Negin Sadeghi, Pablo G. Morato, Nymfa Noppe, Nandar Hlaing, Wout Weijtjens, and Christof Devriendt

Abstract. Extending the service life of offshore wind turbines demands fatigue assessments that reflect site-specific loading rather than conservative design assumptions. Structural health monitoring can provide strain-based damage estimates, but such monitoring campaigns are typically short. Consequently, long-term damage is often estimated from short-term strain data conditioned on available environmental and operational condition (EOC) records. Despite widespread use of such estimation approaches, the representativeness of a one-year strain window remains insufficiently quantified. In particular, it is unclear whether estimation errors are primarily driven by within-year statistical uncertainty or by interannual variability in the conditional damage–EOC mapping. This distinction is difficult to assess in practice due to the scarcity of long-term paired strain–EOC datasets. In this work, an eight-year strain-EOC dataset from an in-service offshore wind turbine is used to quantify damage estimation error by systematically shifting a one-year strain monitoring window across years. A hierarchy of damage-mapping strategies is evaluated, from unconditional extrapolation to EOC-conditioned estimators based on binned damage models. Unconditional extrapolation yields substantial window-dependent errors, with deviations up to 30 % in the estimated long-term mean 10-minute damage, and exhibits pronounced interannual variability. Conditioning on informative EOCs generally reduces errors to around 10 % and decreases sensitivity to the considered monitored year. However, these improvements are not monotonic with the dimensionality of the EOC-conditioned model. Bootstrap-based estimates of within-year statistical uncertainty are consistently small (<1 %), indicating that estimation error is dominated by interannual variability.
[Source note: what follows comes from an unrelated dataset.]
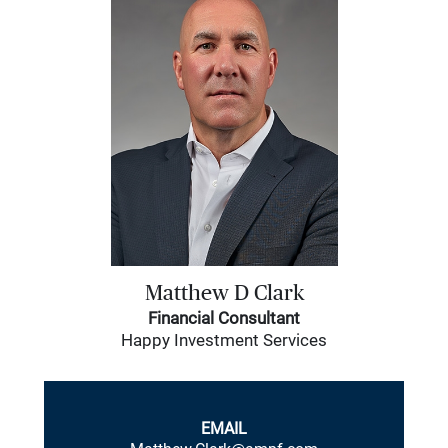
Matthew D Clark
Financial Consultant
Happy Investment Services
EMAIL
Longer strain monitoring periods reduce window-to-window variability, but do not eliminate damage estimation error under non-stationary conditions, where the EOC–damage mapping changes over time. These results show that long-horizon damage estimates remain sensitive to both the timing and duration of the strain-monitoring window. This sensitivity highlights the need to verify that the considered EOCs are representative of long-term conditions and that the damage–EOC mapping remains stable over time.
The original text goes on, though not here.